Friday, NewsNation host Dan Abrams did what the Democratic National Committee has refused to do for the 2024 election cycle, and that was give party opponents looking to supplant Biden a platform to have their voices heard. In keeping with that theme, when asked about legal challenges to Trump’s ballot access, the candidates gave varied reasons on why they favored leaving the ultimate decision up to voters.
“He has not been convicted of the crime of insurrection,” writer Marianne Williamson pointed out as the first of the forum presented with the question. Seated between Minnesota Rep. Dean Phillips and commentator Cenk Uygur she continued, “He hasn’t been, and so for a judge to just opine on this, I think it’s very dangerous.”
“The people who love Donald Trump are going to vote for Donald Trump. We could indict him 91 more times, he could be in prison, people are going to vote for him. Anything we do to try to obstruct Donald Trump, this is not the way we’re going to win in ’24. We’re going to win in ’24 by offering the American people a better life,” argued Williamson. “We will beat him on the issues. Let us not beat him in court.”
With the Supreme Court slated to hear arguments in February on the Colorado case that moved to pull the one-time president from the ballot, a decision likely to impact similar challenges across the country, Turkish-born Uygur related his own situation to Trump’s.
Asked specifically if the 14th Amendment gave cause to keep the GOP figure off the ballot, he said, “No, I don’t. I think voters should decide, whether it’s us in primaries being put on the ballots, or Donald Trump in a primary or general election being put on a ballot. If we think democracy’s on the line, we should actually participate in democracy. We should support democracy.”
“But I want people to understand, the 14th Amendment is a complicated issues in both Section One, as it applies to me, Section Three, as it applies to Donald Trump, and let the courts decide that,” the host of “The Young Turks” continued before talking up his own legal case attempting to justify allowing naturalized foreign-born citizens to run for the highest office in the land.
Reasoned thought gave way to hyperbole when the congressman chimed in with his take on the Jan. 6, 2021 breach of the U.S. Capitol differing from Williamson as he asserted, “I was trapped in the House chamber on January 6. I’ll say the quiet part out loud, Donald Trump inspired an insurrection.”
“Every one of my colleagues in the Senate and House know it, we tried to prosecute him, and we failed,” reminded Phillips. However, rather than continue to beat a dead horse, the Minnesota lawmaker determined the final ruling should be up to the public.
“Do I think the Democratic Party should pursue legal channels to beat Donald Trump? No!
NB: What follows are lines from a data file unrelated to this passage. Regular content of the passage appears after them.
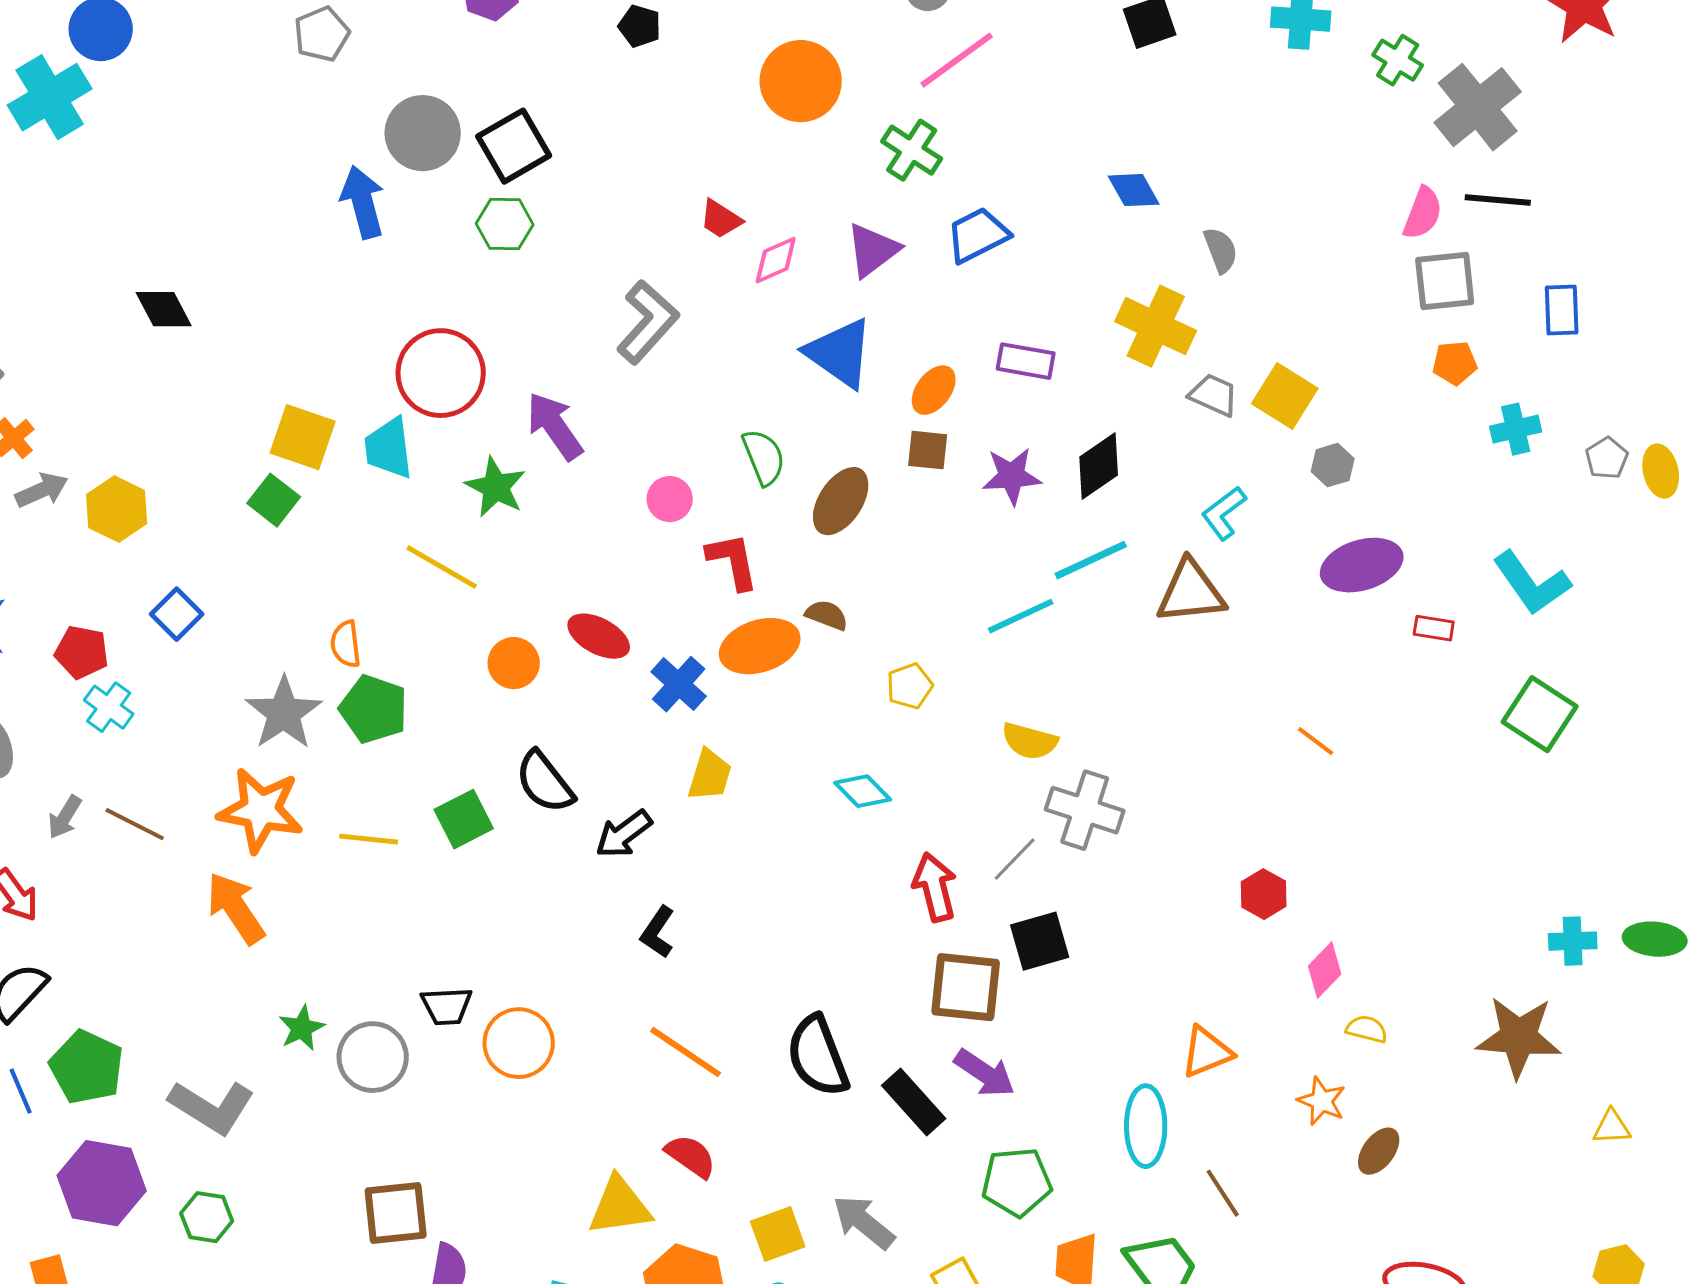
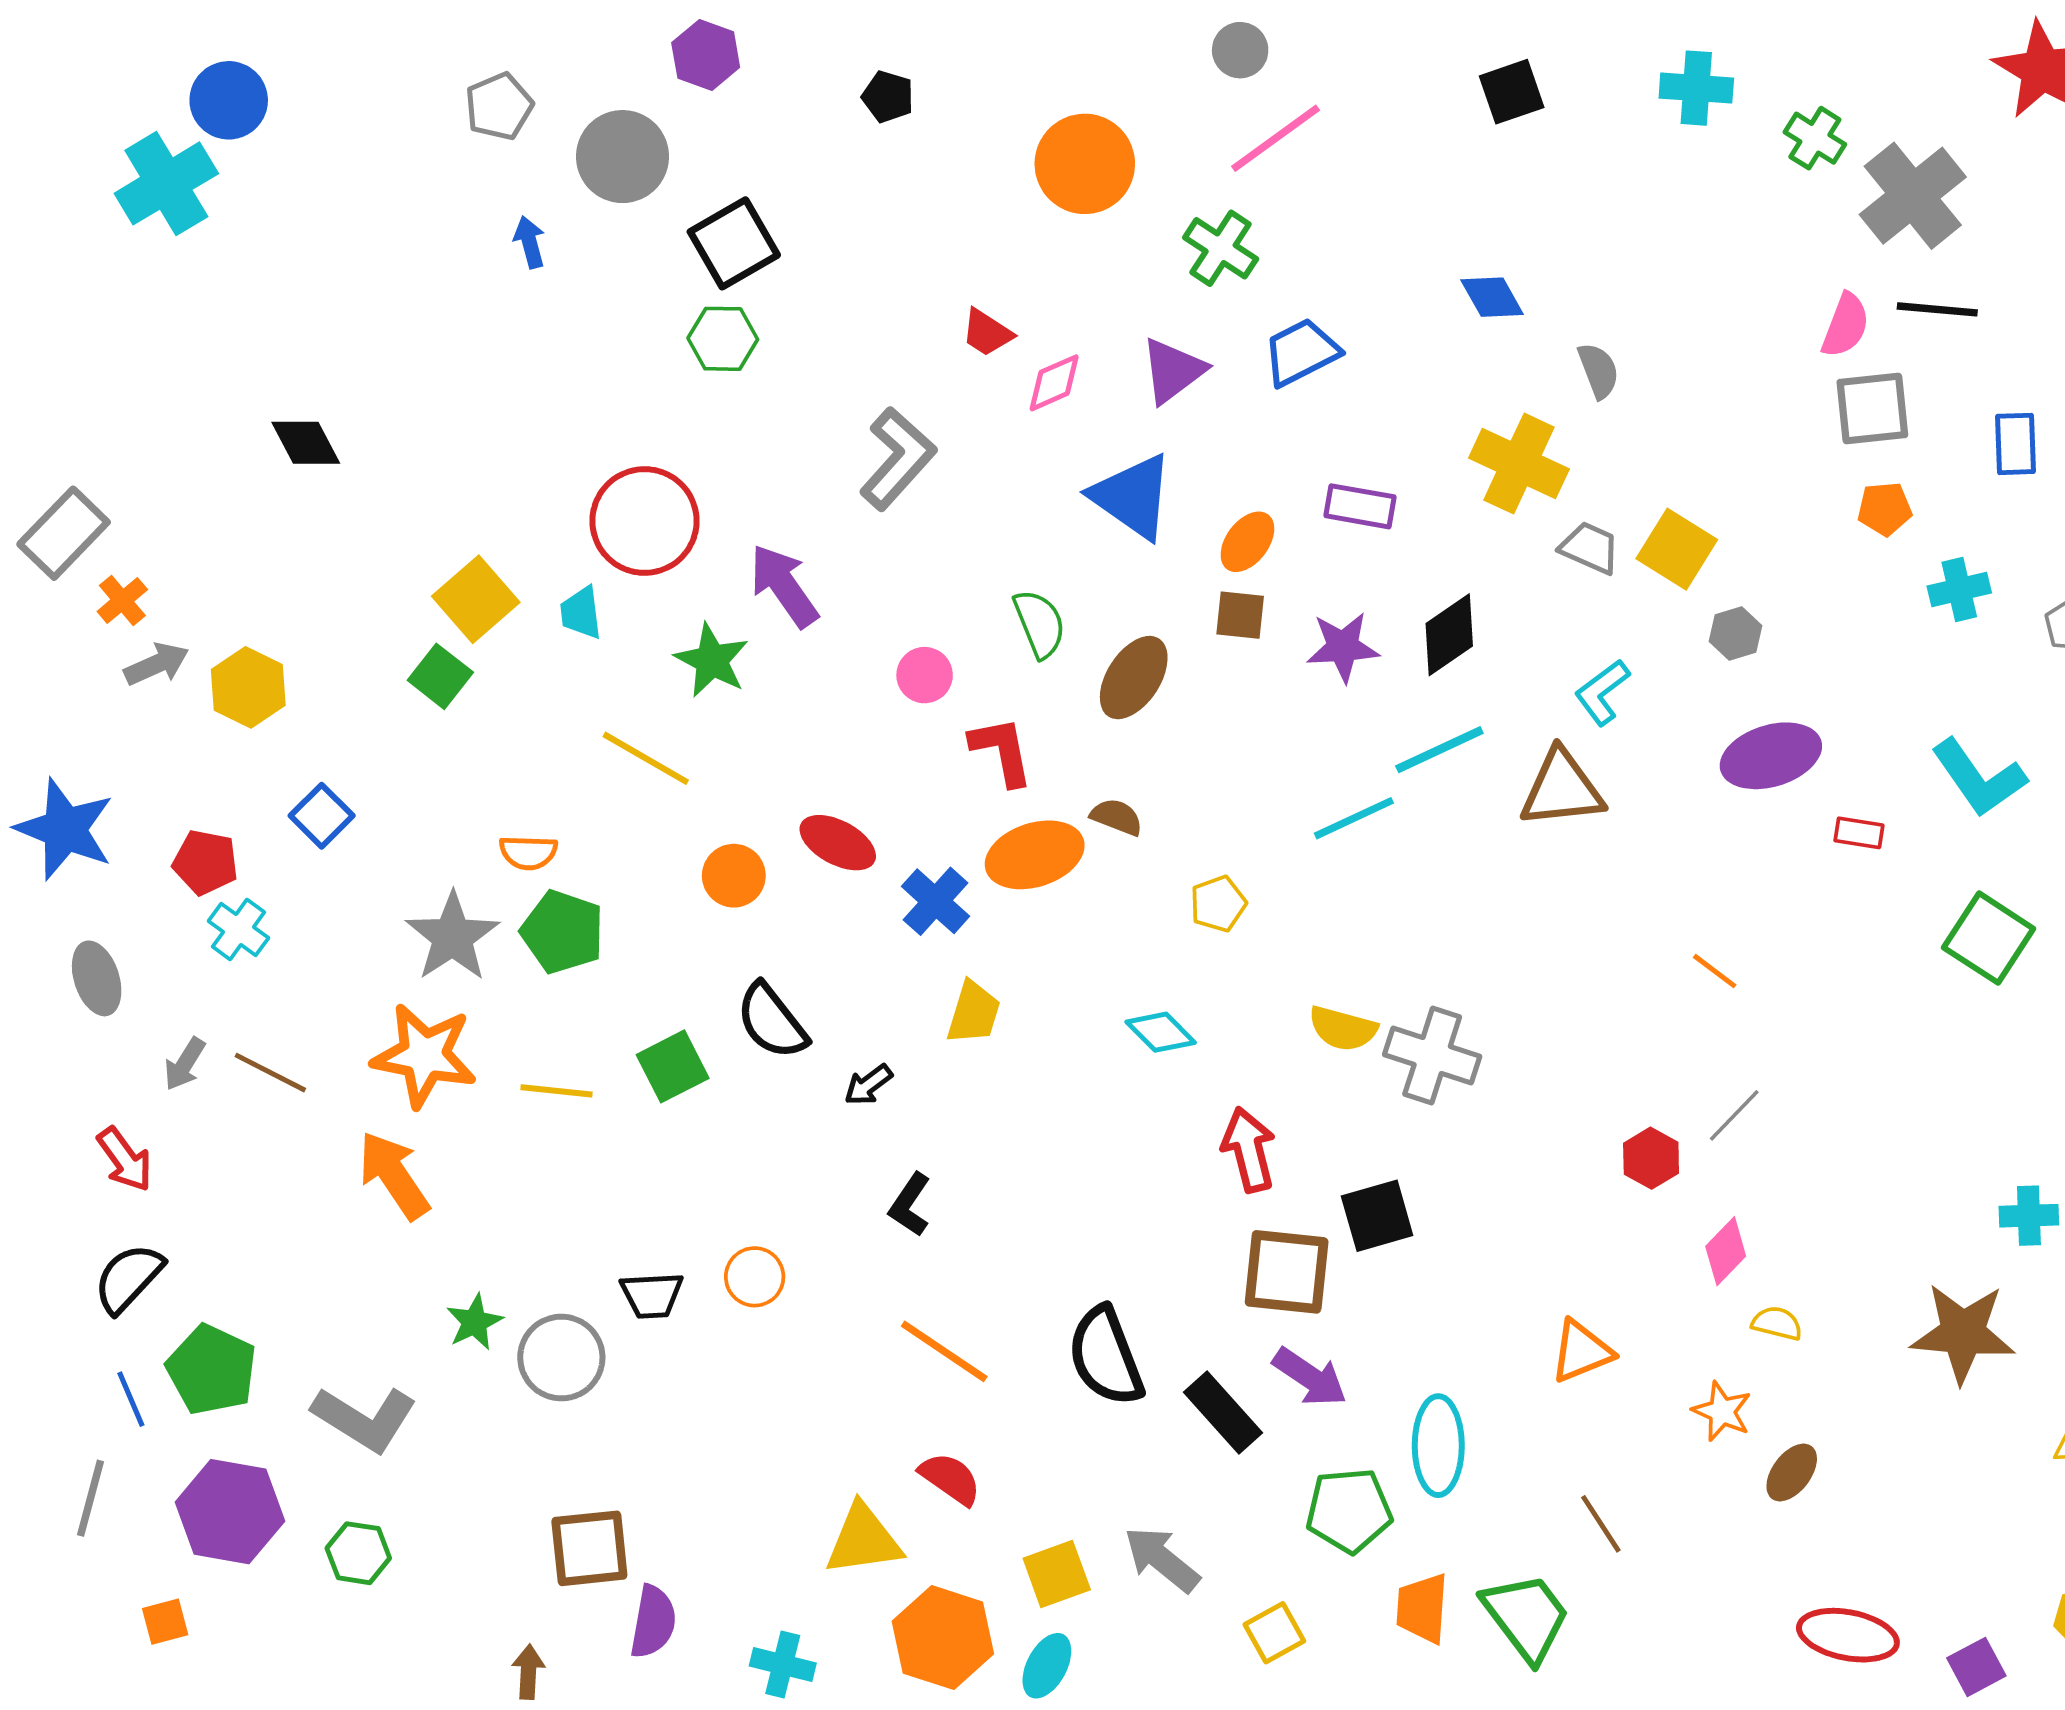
gray circle: (423, 133) -> (623, 157), moved
blue arrow: (363, 202) -> (530, 242), moved, size x0.6
yellow square: (303, 437) -> (476, 599), turned 30
cyan trapezoid: (389, 448) -> (581, 613), size x0.7
orange semicircle: (346, 644) -> (528, 852), turned -81
yellow semicircle: (1030, 741) -> (1343, 1029), moved
black arrow: (624, 834) -> (868, 1085), size x0.7
gray line: (1015, 859) -> (1734, 1115), moved
orange circle: (519, 1043) -> (755, 1277), moved, size x0.7
cyan ellipse: (1146, 1126) -> (1438, 1446), moved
The same way they shouldn’t pursue the same channels to keep us off the ballot,” he said. “We should let American voters be the judge and jury.”
To Phillips’ point, voters will begin to weigh in on Jan. 15 in Iowa when caucus-goers will officially kick off the nomination process with Florida Gov. Ron DeSantis and former United Nations Ambassador Nikki Haley leading in the mix of remaining candidates in challenging Trump for delegates.